Netflix launching in Australia has created a flurry of activity in the local video streaming market. From barely anything, we suddenly have a choice of many: Netflix, Stan1, Presto, Foxtel Play, and probably more.
The consequence of which is option paralysis - which service to use? The obvious way to decide is to make a list of what you want to watch, then go find the best match. Simple, right?
Strangely not. For reasons best known to themselves, most of the services don’t publish an episode guide. Netflix has a bare bones home page and no information about what is on. Stan is similar, though teases a few big name shows and movies. Foxtel apparently has thousands of hours of on demand content, but good luck finding out what those hours actually contain.
Presto at least provides a guide to what’s on, but unfortunately it is a mostly a woeful list of 3rd rate or ancient shows.
There are third party sites—at least for Netflix—which endeavour to provide what the first parties won’t, but it’s a very strange phenomena. Music subscription services all allow you to check out what’s available before signing up, and you’d never normally subscribe to something sight unseen2. Why the streaming secrecy when it comes to video?
That didn’t take long. ‘Tolkieneditor’ has cut Peter Jackson’s way too long Hobbit trilogy into a single four hour ‘Tolkien’ edit, that removes the fluff (Elves & Dwarves living together) and focuses on the core Bilbo storyline:
I felt that the story was spoiled by an interminable running time, unengaging plot tangents and constant narrative filibustering. What especially saddened me was how Bilbo (the supposed protagonist of the story) was rendered absent for large portions of the final two films.
Joins Harmy’s Star Wars Despecialized editions on the shelf.
It’s interesting to see the fan edit extend all the way to Steven Soderbergh with his black and white and silent Indiana Jones and 51 minute shorter 2001. Kind of like DJ remixes of classic tracks.
Letterboxd, a site for tracking your movie viewing habits, has just opened it’s doors to all 1, having being in an invitation-only beta for some time.
It’s a great way of keeping tabs on your films — you can create lists, rate, review, and connect to friends also using Letterboxd. The design is top notch, and incorporates movie data and artwork from tmdb (a crowd sourced IMDB).
Best thing? They’re kiwis.
Definitely worth checking out if you’ve struggled to stay on top of your film history.
The Die Hard essay below links to an interesting short comparison of Bond and Bourne, which suggests Bourne’s innate navigation of city space is what gives him the edge, as opposed to Bond’s reliance on gadgetry and overwhelming force:
Rather than Bond’s private infrastructure [of] expensive cars and toys, Bourne uses public infrastructure as a superpower.

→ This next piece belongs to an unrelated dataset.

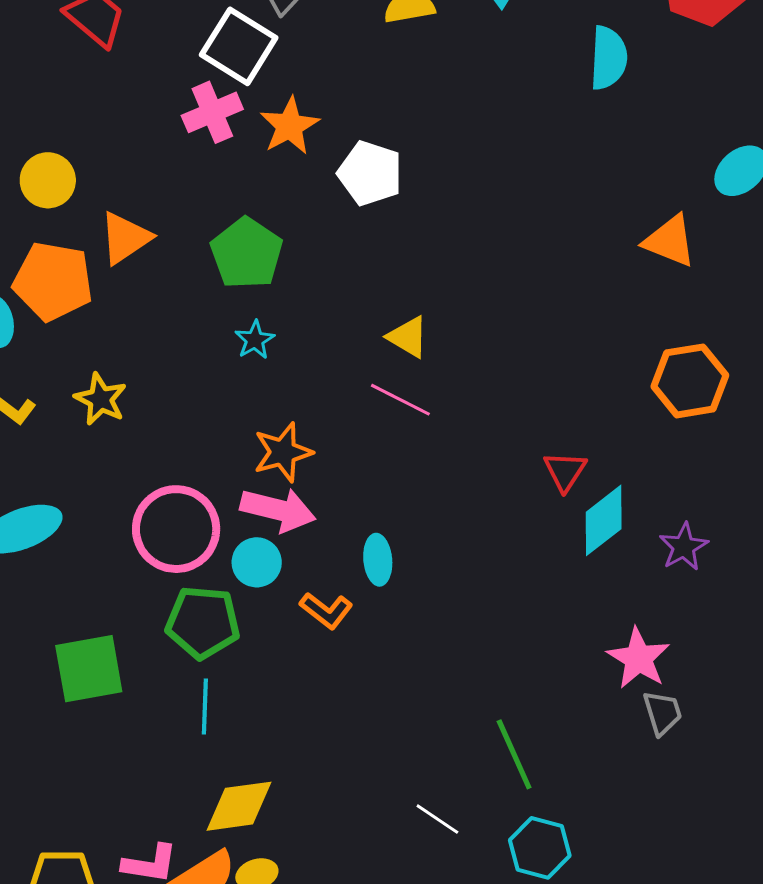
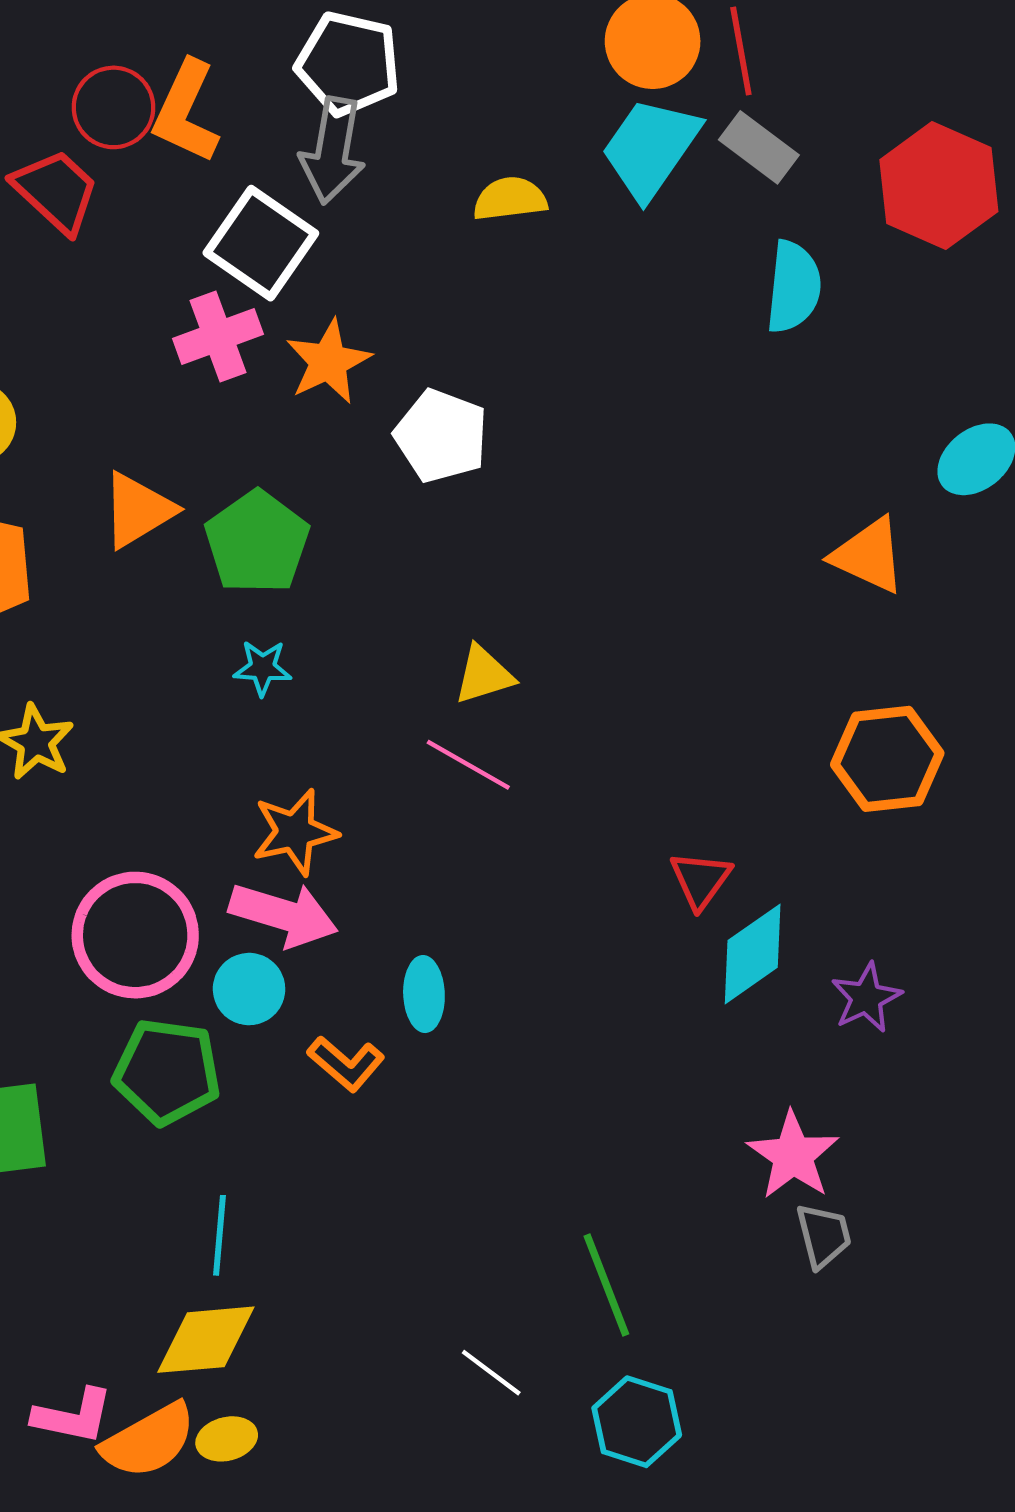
orange triangle: (125, 238) -> (138, 510), moved
yellow triangle: (408, 337) -> (484, 675), turned -51
cyan star: (255, 340) -> (263, 668), turned 30
cyan line: (205, 706) -> (219, 1235), moved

A battered watch and an accurate U-Bahn time-table are all he needs for a perfectly-timed, death-defying evasion of the authorities.
Bourne wraps cities, autobahns, ferries and train terminuses around him as the ultimate body-armor.
I love this. It unravels what I find appealing about the Bourne films. The Waterloo train station scene from The Bourne Ultimatum is a perfect example, and a scene that has long stuck in my mind due to Bourne’s superb spatial awareness and use of that space.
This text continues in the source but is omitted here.